> [WORK ORDER]:
Using the records below, copy exactly the part that opens with the line holding "s, you name it." and closes with the line holding "Polymerization of Acetylene: A", minus the pictures.

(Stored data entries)
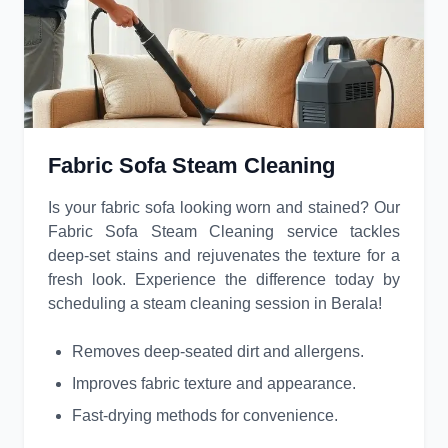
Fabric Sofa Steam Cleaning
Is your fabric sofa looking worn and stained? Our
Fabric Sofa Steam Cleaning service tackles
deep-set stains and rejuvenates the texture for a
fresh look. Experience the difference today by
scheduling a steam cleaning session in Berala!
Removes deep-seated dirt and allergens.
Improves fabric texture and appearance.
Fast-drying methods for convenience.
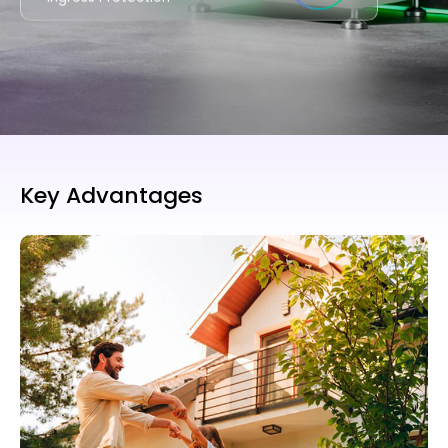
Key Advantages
==
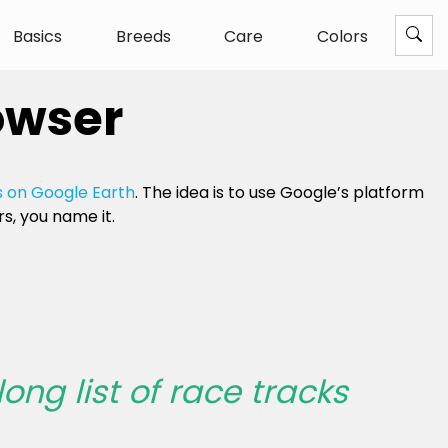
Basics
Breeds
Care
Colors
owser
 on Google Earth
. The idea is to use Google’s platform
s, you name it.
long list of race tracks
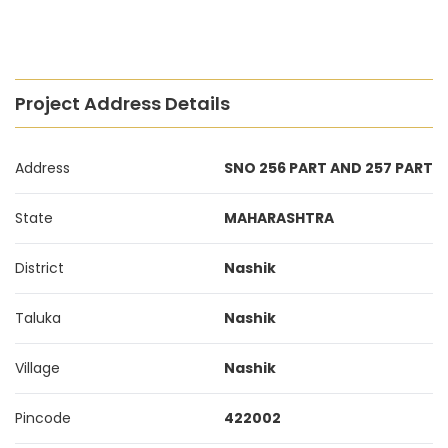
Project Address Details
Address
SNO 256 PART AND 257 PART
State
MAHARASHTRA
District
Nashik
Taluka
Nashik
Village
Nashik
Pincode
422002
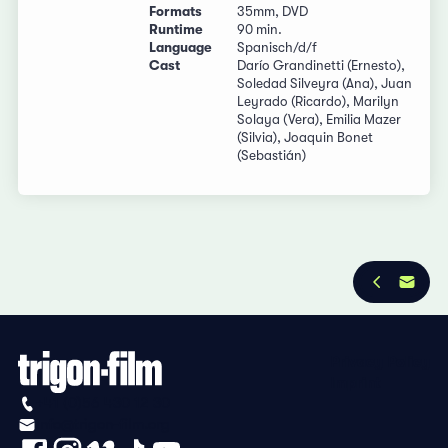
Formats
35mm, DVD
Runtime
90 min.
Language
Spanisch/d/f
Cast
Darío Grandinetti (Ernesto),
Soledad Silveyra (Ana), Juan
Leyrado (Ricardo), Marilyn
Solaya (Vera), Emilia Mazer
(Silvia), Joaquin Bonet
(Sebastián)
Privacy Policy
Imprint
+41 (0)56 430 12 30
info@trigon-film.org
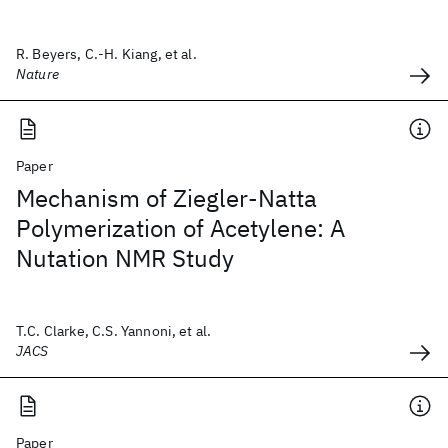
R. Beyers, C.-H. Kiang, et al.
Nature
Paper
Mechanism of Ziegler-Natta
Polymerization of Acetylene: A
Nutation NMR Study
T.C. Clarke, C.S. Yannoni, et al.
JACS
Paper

> [WRITTEN RESPONSE]:
s, you name it.
long list of race tracks
Project Address Details
Address
SNO 256 PART AND 257 PART
State
MAHARASHTRA
District
Nashik
Taluka
Nashik
Village
Nashik
Pincode
422002
Formats
35mm, DVD
Runtime
90 min.
Language
Spanisch/d/f
Cast
Darío Grandinetti (Ernesto),
Soledad Silveyra (Ana), Juan
Leyrado (Ricardo), Marilyn
Solaya (Vera), Emilia Mazer
(Silvia), Joaquin Bonet
(Sebastián)
Privacy Policy
Imprint
+41 (0)56 430 12 30
info@trigon-film.org
R. Beyers, C.-H. Kiang, et al.
Nature
Paper
Mechanism of Ziegler-Natta
Polymerization of Acetylene: A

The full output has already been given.